Préambule. Mon amour-tornade vit quelques mois dans une ville hollandaise. Je me suis dit que je pourrais bien pédaler jusqu’à chez elle. J’ai préparé un itinéraire avec chaque soir des amis pour m’accueillir. Mon tracé initial fait 1600 kilomètres, avec dix étapes et sans doute une ou deux petites liaisons en train, voire plus selon la météo et la forme. Départ : Marseille. Puis St-Saturnin-lès-Apt ; Chabrillan ; Lyon ; Annecy ; Chalon-sur-Saône ; Chaumont ; Saron-sur-Aube ; Reims ou Cambrai ; Bruxelles. Et enfin, arrivée : Nijmegen.

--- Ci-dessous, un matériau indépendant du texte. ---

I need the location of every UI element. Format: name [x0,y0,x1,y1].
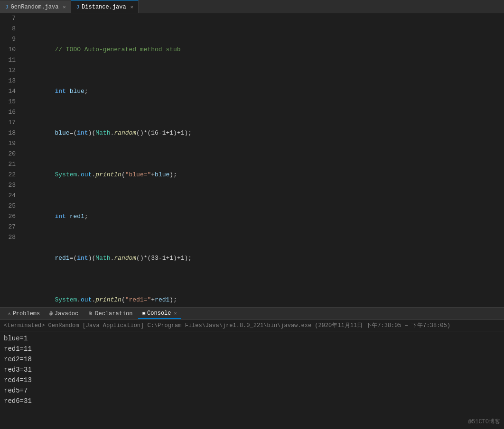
tab-close-distance[interactable]: ✕ [131,4,133,10]
code-line-12: System.out.println("red1="+red1); [23,295,504,305]
tab-icon-gen-random: J [5,4,9,10]
code-content[interactable]: // TODO Auto-generated method stub int b… [21,13,504,307]
line-num-11: 11 [4,55,16,65]
line-num-25: 25 [4,201,16,211]
tab-gen-random[interactable]: J GenRandom.java ✕ [0,0,71,13]
declaration-icon: 🗎 [88,310,93,317]
line-num-15: 15 [4,97,16,107]
tab-bar: J GenRandom.java ✕ J Distance.java ✕ [0,0,504,13]
panel-tab-bar: ⚠ Problems @ Javadoc 🗎 Declaration ▣ Con… [0,308,504,320]
output-red4: red4=13 [4,375,500,385]
panel-tab-declaration-label: Declaration [95,310,132,317]
console-output: blue=1 red1=11 red2=18 red3=31 red4=13 r… [0,331,504,429]
panel-tab-declaration[interactable]: 🗎 Declaration [84,309,136,319]
code-container: 7 8 9 10 11 12 13 14 15 16 17 18 19 20 2… [0,13,504,307]
line-numbers: 7 8 9 10 11 12 13 14 15 16 17 18 19 20 2… [0,13,21,307]
panel-tab-console[interactable]: ▣ Console ✕ [138,309,180,319]
tab-close-gen-random[interactable]: ✕ [63,4,65,10]
line-num-27: 27 [4,222,16,232]
line-num-14: 14 [4,86,16,97]
problems-icon: ⚠ [8,310,11,317]
code-line-7: int blue; [23,86,504,97]
code-line-8: blue=(int)(Math.random()*(16-1+1)+1); [23,128,504,138]
code-line-10: int red1; [23,211,504,222]
line-num-21: 21 [4,159,16,170]
output-red2: red2=18 [4,354,500,365]
line-num-28: 28 [4,232,16,243]
code-line-9: System.out.println("blue="+blue); [23,170,504,180]
console-tab-close[interactable]: ✕ [174,310,177,316]
console-icon: ▣ [142,310,145,316]
line-num-10: 10 [4,45,16,55]
line-num-16: 16 [4,107,16,118]
line-num-24: 24 [4,191,16,201]
watermark: @51CTO博客 [468,417,500,427]
console-header: <terminated> GenRandom [Java Application… [0,320,504,331]
output-blue: blue=1 [4,333,500,344]
tab-label-gen-random: GenRandom.java [11,4,59,10]
panel-tab-javadoc-label: Javadoc [55,310,78,317]
editor-area: 7 8 9 10 11 12 13 14 15 16 17 18 19 20 2… [0,13,504,307]
line-num-18: 18 [4,128,16,138]
output-red1: red1=11 [4,344,500,354]
panel-tab-console-label: Console [147,310,171,317]
line-num-8: 8 [4,24,16,34]
code-line-11: red1=(int)(Math.random()*(33-1+1)+1); [23,253,504,264]
panel-tab-problems[interactable]: ⚠ Problems [4,309,44,319]
line-num-22: 22 [4,170,16,180]
output-red3: red3=31 [4,365,500,375]
panel-tab-javadoc[interactable]: @ Javadoc [46,309,82,319]
output-red6: red6=31 [4,396,500,406]
tab-label-distance: Distance.java [82,4,126,10]
panel-tab-problems-label: Problems [13,310,40,317]
line-num-9: 9 [4,34,16,45]
line-num-17: 17 [4,118,16,128]
line-num-20: 20 [4,149,16,159]
line-num-12: 12 [4,65,16,76]
line-num-23: 23 [4,180,16,191]
tab-icon-distance: J [76,4,79,10]
code-line-comment: // TODO Auto-generated method stub [23,45,504,55]
javadoc-icon: @ [49,311,53,317]
line-num-7: 7 [4,13,16,24]
line-num-19: 19 [4,138,16,149]
line-num-26: 26 [4,211,16,222]
output-red5: red5=7 [4,385,500,396]
tab-distance[interactable]: J Distance.java ✕ [71,0,138,13]
console-header-text: <terminated> GenRandom [Java Application… [4,322,450,329]
bottom-panel: ⚠ Problems @ Javadoc 🗎 Declaration ▣ Con… [0,307,504,429]
line-num-13: 13 [4,76,16,86]
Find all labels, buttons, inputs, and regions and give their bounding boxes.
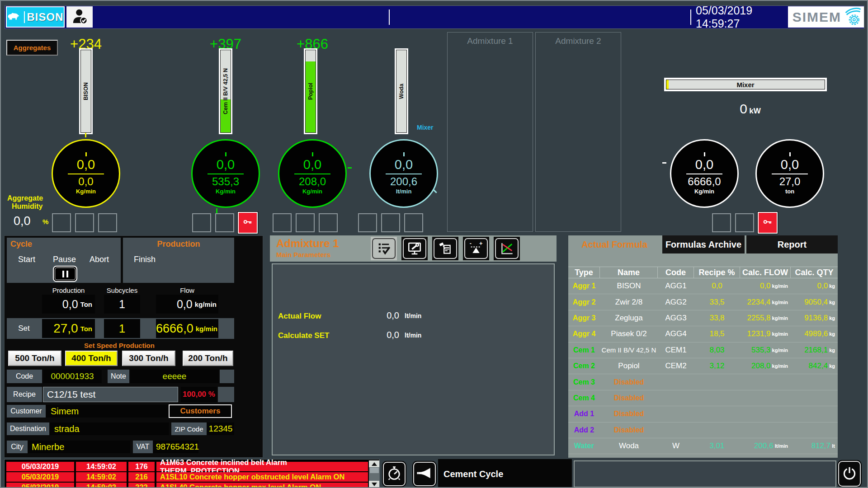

Je pars léger, avec mon vélo de course, engin en carbone, une selle cuir bien rodée, une sacoche de guidon et une grosse sacoche de selle. Mon équipement : des barres céréales, un multi-outils, un petit chiffon, un kit de réparation, une chambre à air et une mini-pompe, un antivol léger, un appareil photo, un baladeur, un téléphone, une paire de lunette de soleil, un k-way gore tex, une paire de mitaines, mon Opinel, un crayon, un feutre, cinq exemplaires du À Trois Formes Vives et un Article11 n°12, un bouquin de Despentes à offrir à Hélène, deux maillots jersey, un cuissard, une paire de chaussure de vélo, une paire de vans, un pantalon, une chemisette, un marcel, un pull en laine, un sous-vêtement chaud, trois paires de soquettes, deux caleçons, une serviette compact, une brosse à dent offerte, des cachetons de paracétamol et d'ibuprofène, un pansement, un sac à viande en soie, un stick à lèvre, une huile de massage pour les articulations, quatre premières cartes de région Michelin, les billets de train pour le retour, un porte-monnaie, trois câbles pour mes appareils électroniques, mes clés, deux gourdes, une frontale et un petit phare clignotant arrière, un casque. Pas de compteur, pas de bouquin, pas de cahier. Je dois arriver à un truc comme 16 kilos.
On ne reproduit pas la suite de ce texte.